Why Should I Remove Landscape Fabric?
There are valid reasons for getting rid of landscape fabric or avoiding its use altogether. First off, does landscape fabric degrade? Yes! Over time, landscape fabric can deteriorate, leaving holes that weeds grow through. Torn bits and wrinkles of degraded landscape fabric can make even a newly mulched bed look shabby. In addition to deterioration, the breakdown of mulch, plant debris, and other materials that blow into landscape beds can form a layer of compost on top of the weed block fabric. Weeds can take root in this layer of compost and, as they grow, these roots can poke down through the fabric to reach the soil below. Cheap landscape fabric can tear when first installed. As you can imagine, if it tears easily, it's not very effective against strong weeds that poke up through the soil and then the fabric. Thick landscape contractor weed block fabric is much more effective at keeping weeds from poking through. However, this high-quality landscape fabric is costly, and sediment still develops on top of it after a while. If you have a plastic landscape weed block, it should be removed as soon as possible.
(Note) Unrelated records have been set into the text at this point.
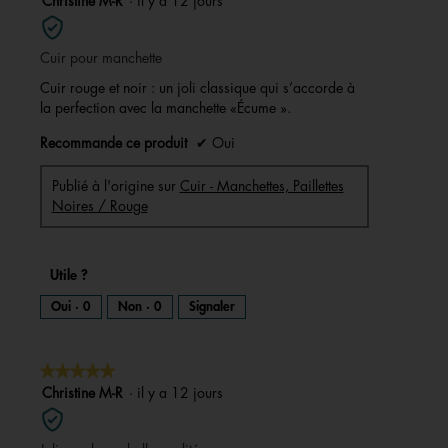
Christine M-R
·
il y a 12 jours
sur
5
Cuir pour manchette
étoiles.
Cuir rouge et noir : un joli classique qui s’accorde à
la perfection avec la manchette «Écume ».
Recommande ce produit
✔
Oui
Publié à l'origine sur
Cuir - Manchettes, Paillettes
Noires / Rouge
Utile ?
Oui ·
0
Non ·
0
Signaler
★★★★★
★★★★★
5
Christine M-R
·
il y a 12 jours
sur
5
While plastic landscape fabric does kill the weeds below, it also kills the soil and any beneficial insects or worms by literally suffocating them. Soil needs oxygen to properly absorb and drain water. What little water is able to make it under the plastic weed block will generally just pool up from the lack of air pockets in the compacted soil below. Most landscapes do not have plastic weed blocks anymore, but you may come across them in old landscapes.
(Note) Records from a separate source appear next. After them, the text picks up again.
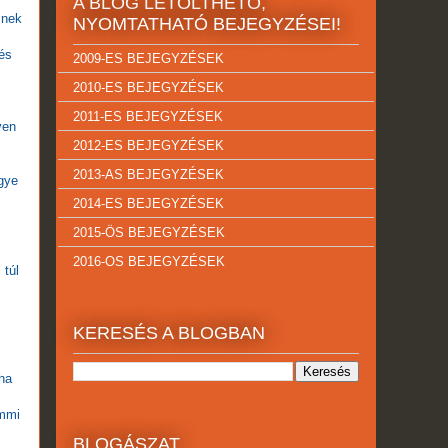
A BLOG LETÖLTHETŐ,
snek
NYOMTATHATÓ BEJEGYZÉSEI!
és
2009-ES BEJEGYZÉSEK
2010-ES BEJEGYZÉSEK
2011-ES BEJEGYZÉSEK
ven
2012-ES BEJEGYZÉSEK
2013-AS BEJEGYZÉSEK
egye
2014-ES BEJEGYZÉSEK
2015-ÖS BEJEGYZÉSEK
2016-OS BEJEGYZÉSEK
 túl
KERESÉS A BLOGBAN
ha
emmi
BLOGÁSZAT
How to Get Rid of Landscape Fabric
Removing old landscape fabric is no easy task. Rock or mulch must be moved away to get to the fabric below it. I find it is easiest to do this in sections. Clear a section of rock or mulch, then pull up landscape fabric and cut it off with scissors or a utility knife. If you choose to lay new fabric, use only top-quality landscape fabric. Pin down the new fabric tightly, with no wrinkles, and then recover the area with rock or mulch. Continue removing rock or mulch, tearing out fabric, relaying fabric (if you choose to), and covering it back up with rock or mulch until all the sections of your landscape beds are done. Be especially careful when pulling up landscape fabric around existing plants. Plant roots may have grown through the old landscape fabric. Without harming these roots, do your best to carefully cut away any bits of fabric around the plants.